Work instructions
Write out each record a second time, exactly.

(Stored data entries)
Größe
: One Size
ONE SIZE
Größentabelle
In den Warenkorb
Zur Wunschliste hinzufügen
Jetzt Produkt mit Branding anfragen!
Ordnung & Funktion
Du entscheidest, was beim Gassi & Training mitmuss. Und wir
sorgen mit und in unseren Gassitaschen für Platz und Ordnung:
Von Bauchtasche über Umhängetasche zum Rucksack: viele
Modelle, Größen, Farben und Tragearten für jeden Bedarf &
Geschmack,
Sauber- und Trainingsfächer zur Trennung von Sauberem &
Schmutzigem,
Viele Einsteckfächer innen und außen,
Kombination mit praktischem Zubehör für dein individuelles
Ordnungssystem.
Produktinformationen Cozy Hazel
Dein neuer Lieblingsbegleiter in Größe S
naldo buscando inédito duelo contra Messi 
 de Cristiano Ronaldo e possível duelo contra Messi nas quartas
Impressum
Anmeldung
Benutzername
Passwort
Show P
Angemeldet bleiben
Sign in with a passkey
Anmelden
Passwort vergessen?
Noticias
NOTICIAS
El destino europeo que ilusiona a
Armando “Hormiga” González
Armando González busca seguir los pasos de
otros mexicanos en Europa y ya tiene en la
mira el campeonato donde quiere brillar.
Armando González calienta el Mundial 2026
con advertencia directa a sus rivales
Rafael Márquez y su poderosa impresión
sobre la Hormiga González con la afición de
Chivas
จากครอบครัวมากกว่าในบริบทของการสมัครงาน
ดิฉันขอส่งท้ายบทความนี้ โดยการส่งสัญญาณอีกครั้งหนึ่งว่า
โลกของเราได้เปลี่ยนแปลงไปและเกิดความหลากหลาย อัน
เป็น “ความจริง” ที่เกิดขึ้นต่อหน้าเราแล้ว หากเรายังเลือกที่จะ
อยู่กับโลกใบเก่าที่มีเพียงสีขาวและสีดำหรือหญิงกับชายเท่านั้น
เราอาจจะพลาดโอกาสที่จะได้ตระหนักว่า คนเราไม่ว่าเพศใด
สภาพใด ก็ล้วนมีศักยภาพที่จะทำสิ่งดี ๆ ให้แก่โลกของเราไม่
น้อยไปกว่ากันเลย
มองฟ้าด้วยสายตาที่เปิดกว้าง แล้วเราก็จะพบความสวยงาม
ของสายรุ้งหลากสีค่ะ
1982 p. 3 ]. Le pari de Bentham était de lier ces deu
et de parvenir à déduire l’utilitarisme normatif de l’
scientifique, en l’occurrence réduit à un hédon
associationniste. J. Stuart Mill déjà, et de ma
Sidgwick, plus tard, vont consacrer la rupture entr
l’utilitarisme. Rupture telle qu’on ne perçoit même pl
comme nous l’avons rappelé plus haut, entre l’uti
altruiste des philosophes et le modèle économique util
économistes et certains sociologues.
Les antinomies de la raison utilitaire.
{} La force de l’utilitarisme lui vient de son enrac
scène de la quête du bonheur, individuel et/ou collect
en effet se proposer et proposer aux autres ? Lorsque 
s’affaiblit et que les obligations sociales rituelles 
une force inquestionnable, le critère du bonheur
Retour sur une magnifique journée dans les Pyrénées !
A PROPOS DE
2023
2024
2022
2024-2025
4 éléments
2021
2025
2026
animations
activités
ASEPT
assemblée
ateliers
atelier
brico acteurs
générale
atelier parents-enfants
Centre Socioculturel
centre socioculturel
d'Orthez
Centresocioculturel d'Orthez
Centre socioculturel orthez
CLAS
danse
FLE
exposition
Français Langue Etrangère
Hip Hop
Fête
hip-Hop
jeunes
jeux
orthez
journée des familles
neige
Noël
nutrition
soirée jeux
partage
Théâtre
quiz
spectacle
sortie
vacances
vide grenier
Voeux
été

Answer section
Größe
: One Size
ONE SIZE
Größentabelle
In den Warenkorb
Zur Wunschliste hinzufügen
Jetzt Produkt mit Branding anfragen!
Ordnung & Funktion
Du entscheidest, was beim Gassi & Training mitmuss. Und wir
sorgen mit und in unseren Gassitaschen für Platz und Ordnung:
Von Bauchtasche über Umhängetasche zum Rucksack: viele
Modelle, Größen, Farben und Tragearten für jeden Bedarf &
Geschmack,
Sauber- und Trainingsfächer zur Trennung von Sauberem &
Schmutzigem,
Viele Einsteckfächer innen und außen,
Kombination mit praktischem Zubehör für dein individuelles
Ordnungssystem.
Produktinformationen Cozy Hazel
Dein neuer Lieblingsbegleiter in Größe S
naldo buscando inédito duelo contra Messi 
 de Cristiano Ronaldo e possível duelo contra Messi nas quartas
Impressum
Anmeldung
Benutzername
Passwort
Show P
Angemeldet bleiben
Sign in with a passkey
Anmelden
Passwort vergessen?
Noticias
NOTICIAS
El destino europeo que ilusiona a
Armando “Hormiga” González
Armando González busca seguir los pasos de
otros mexicanos en Europa y ya tiene en la
mira el campeonato donde quiere brillar.
Armando González calienta el Mundial 2026
con advertencia directa a sus rivales
Rafael Márquez y su poderosa impresión
sobre la Hormiga González con la afición de
Chivas
จากครอบครัวมากกว่าในบริบทของการสมัครงาน
ดิฉันขอส่งท้ายบทความนี้ โดยการส่งสัญญาณอีกครั้งหนึ่งว่า
โลกของเราได้เปลี่ยนแปลงไปและเกิดความหลากหลาย อัน
เป็น “ความจริง” ที่เกิดขึ้นต่อหน้าเราแล้ว หากเรายังเลือกที่จะ
อยู่กับโลกใบเก่าที่มีเพียงสีขาวและสีดำหรือหญิงกับชายเท่านั้น
เราอาจจะพลาดโอกาสที่จะได้ตระหนักว่า คนเราไม่ว่าเพศใด
สภาพใด ก็ล้วนมีศักยภาพที่จะทำสิ่งดี ๆ ให้แก่โลกของเราไม่
น้อยไปกว่ากันเลย
มองฟ้าด้วยสายตาที่เปิดกว้าง แล้วเราก็จะพบความสวยงาม
ของสายรุ้งหลากสีค่ะ
1982 p. 3 ]. Le pari de Bentham était de lier ces deu
et de parvenir à déduire l’utilitarisme normatif de l’
scientifique, en l’occurrence réduit à un hédon
associationniste. J. Stuart Mill déjà, et de ma
Sidgwick, plus tard, vont consacrer la rupture entr
l’utilitarisme. Rupture telle qu’on ne perçoit même pl
comme nous l’avons rappelé plus haut, entre l’uti
altruiste des philosophes et le modèle économique util
économistes et certains sociologues.
Les antinomies de la raison utilitaire.
{} La force de l’utilitarisme lui vient de son enrac
scène de la quête du bonheur, individuel et/ou collect
en effet se proposer et proposer aux autres ? Lorsque 
s’affaiblit et que les obligations sociales rituelles 
une force inquestionnable, le critère du bonheur
Retour sur une magnifique journée dans les Pyrénées !
A PROPOS DE
2023
2024
2022
2024-2025
4 éléments
2021
2025
2026
animations
activités
ASEPT
assemblée
ateliers
atelier
brico acteurs
générale
atelier parents-enfants
Centre Socioculturel
centre socioculturel
d'Orthez
Centresocioculturel d'Orthez
Centre socioculturel orthez
CLAS
danse
FLE
exposition
Français Langue Etrangère
Hip Hop
Fête
hip-Hop
jeunes
jeux
orthez
journée des familles
neige
Noël
nutrition
soirée jeux
partage
Théâtre
quiz
spectacle
sortie
vacances
vide grenier
Voeux
été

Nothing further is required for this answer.